Ram Madhav’s inclusion in the BJP is to blunt Arun  Jaitley’s clout, smoothen relations with the rss, and use  his diplomatic and academic contacts.

By Bhavdeep Kang

From time to time, the RSS deputes those it deems its best and brightest to its political arm. Deen Dayal Upadhyay, Nanaji Deshmukh, Lal Krishna Advani, Atal Bihari Vajpayee, KN Govindacharya and Sanjay Joshi come to mind. In keeping with this hallowed tradition of generational change, Ram Madhav—the best-known face of the RSS—has been sent forth to serve the BJP. The rumor is that he will be appointed as one of party’s general secretaries; he may eventually become its organising secretary. 

Representing the convergence of NDA government, the BJP and the RSS, he occupies a unique niche in the “sanghiverse”. While he is generally regarded as being “Narendra Modi’s man” and enjoys his confidence, those who know him say Madhav is, first and last, an RSS man. With his boss and the newly-anointed BJP president, Amit Shah, a staunch Modi loyalist, he will serve to balance the BJP-RSS hegemony of the Arun Jaitley-Suresh Soni duo (Soni is number three in RSS).

Madhav was seen primarily as “the communicator”, responsible for transmitting the RSS view to the media and the world within its reach. Officially, the RSS did not have a spokesperson; the post of pravakta was created for him. The fact that RSS supremos, particularly the current sarsanghchalak Mohan Rao Bhagwat and his number two, sar karyavaha Suresh ‘Bhaiyyaji” Joshi, are given to cryptic off-the-cuff remarks open to diverse interpretations, compelled him to do damage control with the media.

He became spokesperson at a critical time for the BJP, when it had taken a battering after the Gujarat riots of 2002. His adroit handling of the media naturally raised hackles in an organization wedded to the concept of prasiddhi parimukta, which roughly translates into staying away from fame. Elements within the sangh questioned the necessity of a spokesperson and he responded by avoiding the limelight. This abnegation had a boomerang effect and the sangh decided to expand its interface with the media by drawing up a panel of spokespersons. De facto, Madhav remained the primary channel between the media and the RSS.

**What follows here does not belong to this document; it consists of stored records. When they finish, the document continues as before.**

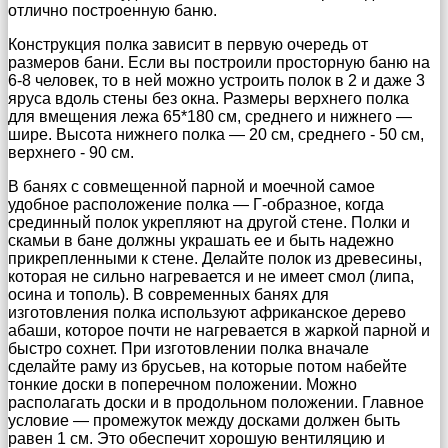
отлично построенную баню.
Конструкция полка зависит в первую очередь от
размеров бани. Если вы построили просторную баню на
6-8 человек, то в ней можно устроить полок в 2 и даже 3
яруса вдоль стены без окна. Размеры верхнего полка
для вмещения лежа 65*180 см, среднего и нижнего —
шире. Высота нижнего полка — 20 см, среднего - 50 см,
верхнего - 90 см.
В банях с совмещенной парной и моечной самое
удобное расположение полка — Г-образное, когда
срединный полок укрепляют на другой стене. Полки и
скамьи в бане должны украшать ее и быть надежно
прикрепленными к стене. Делайте полок из древесины,
которая не сильно нагревается и не имеет смол (липа,
осина и тополь). В современных банях для
изготовления полка используют африканское дерево
абаши, которое почти не нагревается в жаркой парной и
быстро сохнет. При изготовлении полка вначале
сделайте раму из брусьев, на которые потом набейте
тонкие доски в поперечном положении. Можно
располагать доски и в продольном положении. Главное
условие — промежуток между досками должен быть
равен 1 см. Это обеспечит хорошую вентиляцию и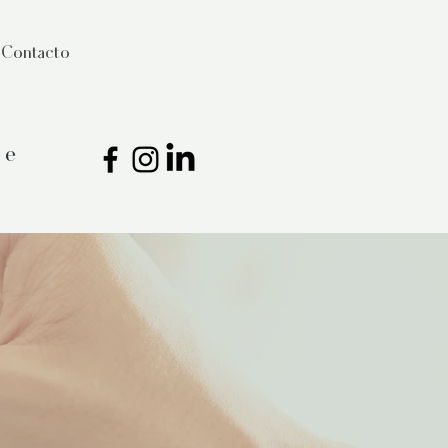
Contacto
ce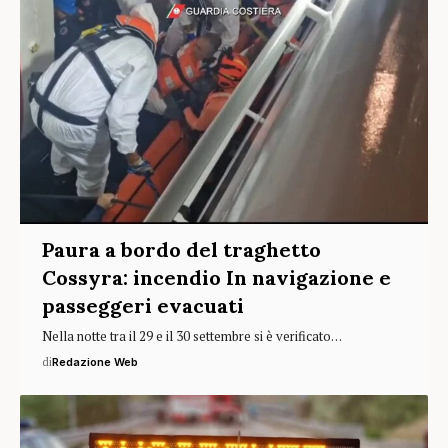
Paura a bordo del traghetto
Cossyra: incendio In navigazione e
passeggeri evacuati
Nella notte tra il 29 e il 30 settembre si è verificato…
di
Redazione Web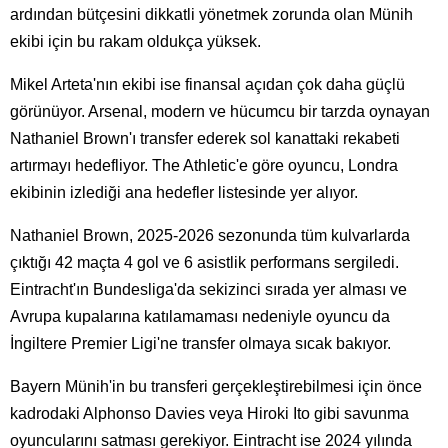
ardından bütçesini dikkatli yönetmek zorunda olan Münih
ekibi için bu rakam oldukça yüksek.
Mikel Arteta'nın ekibi ise finansal açıdan çok daha güçlü
görünüyor. Arsenal, modern ve hücumcu bir tarzda oynayan
Nathaniel Brown'ı transfer ederek sol kanattaki rekabeti
artırmayı hedefliyor. The Athletic'e göre oyuncu, Londra
ekibinin izlediği ana hedefler listesinde yer alıyor.
Nathaniel Brown, 2025-2026 sezonunda tüm kulvarlarda
çıktığı 42 maçta 4 gol ve 6 asistlik performans sergiledi.
Eintracht'ın Bundesliga'da sekizinci sırada yer alması ve
Avrupa kupalarına katılamaması nedeniyle oyuncu da
İngiltere Premier Ligi'ne transfer olmaya sıcak bakıyor.
Bayern Münih'in bu transferi gerçekleştirebilmesi için önce
kadrodaki Alphonso Davies veya Hiroki Ito gibi savunma
oyuncularını satması gerekiyor. Eintracht ise 2024 yılında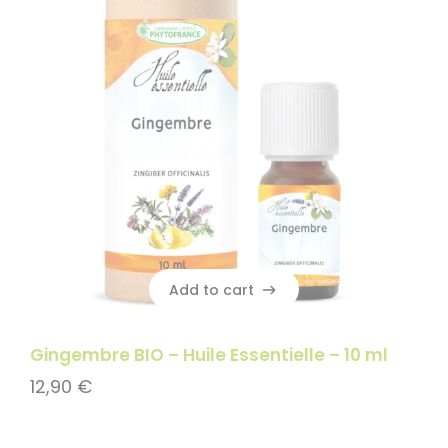
Add to cart
Add to cart
Gingembre BIO – Huile Essentielle – 10 ml
12,90
€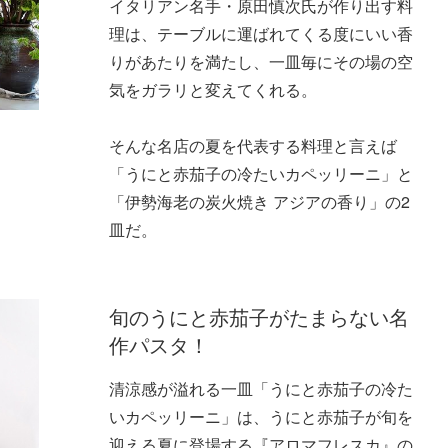
イタリアン名手・原田慎次氏が作り出す料
理は、テーブルに運ばれてくる度にいい香
りがあたりを満たし、一皿毎にその場の空
気をガラリと変えてくれる。
そんな名店の夏を代表する料理と言えば
「うにと赤茄子の冷たいカペッリーニ」と
「伊勢海老の炭火焼き アジアの香り」の2
皿だ。
旬のうにと赤茄子がたまらない名
作パスタ！
清涼感が溢れる一皿「うにと赤茄子の冷た
いカペッリーニ」は、うにと赤茄子が旬を
迎える夏に登場する『アロマフレスカ』の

When Bhagwat told sangh workers (a month before polling for the 2014 general elections) to quit chanting “NaMo-NaMo”, journalists turned to Madhav for interpretation. Did this mean the RSS was miffed with Modi and not support him for prime minister? Nothing of the sort, said the imperturbable Madhav. Merely, the RSS wanted its workers to pro-actively highlight national issues, not cruise along on a personality wave.

Madhav is the proverbial iceberg, keeping nine-tenths of his persona—and activities—below the surface. Few people, even within the media, know he has been the liaison between the RSS and the NDA government ever since it took oath on May 26. Prior to that, he was instrumental in coordinating the sangh parivar’s crucial role in the 2014 poll campaign—a first for an organization that prides itself on staying away from politics.

The soft-spoken, bespectacled and unflappable 49-year-old’s most significant successes are unknown outside the parivar. A decade ago, he was given the job of establishing a connect between the RSS and the outside world. Today, his contacts with the international diplomatic community run wide and deep. No one in the RSS is as widely travelled and no one, other than the foreign secretary and a couple of veteran diplomats, can boast a more extensive network among diplomats. Some ambassadors are just a phone call away.

With his entry into the BJP, Madhav becomes a valuable resource for diplomats who had the foresight to cultivate, through him, a relationship with the RSS. Naturally, he is expected to play a role in foreign ministry appointments. He has also cultivated bureaucrats within the IAS and the IPS.

The RSS leader has established beach-heads in academic institutions worldwide, a slow and frustrating process, given the deep suspicion of “Hindu fundamentalism”. The fact that he is a voracious reader came in handy. It was to this end that he set up India Foundation, one of many RSS think-tanks, but certainly the most active. It has brought out numerous publications. Madhav’s own book, India and China: Uneasy Neighbours after Fifty Years of the War is a critique of India’s China policy during and after the Nehru years.

Madhav’s association with the sangh started early. As a bal swayamsevak, he acted as a courier during the Emergency, carrying messages to protestors who had gone underground. After the mandatory training at the Nagpur officers’ training camp (OTC), he became a full-time pracharak. Born and brought up in Andhra Pradesh, he was spotted by a senior BJP leader from the state, who mentioned his name to the powers that be. The turn of the century found Madhav at Keshav Kunj, the RSS headquarters in Delhi.
Early on, he realised the importance of IT as an outreach tool. Long before the social media became integral to everyday life, he was making the RSS website interactive, as director of its publications division. As a communications specialist, he could always be trusted to have the latest cellphone. His attire might be simple—Fabindia kurtas—but his phone, tablet and laptop are invariably high-end.

To be fair, Madhav’s success can be attributed in some measure to Bhagwat’s willingness to adapt to the challenges of a changing global scenario—perhaps the first sarsangh-chalak since Balasaheb Deoras to display that kind of flexibility. Having said that, Madhav took the ball and ran with it.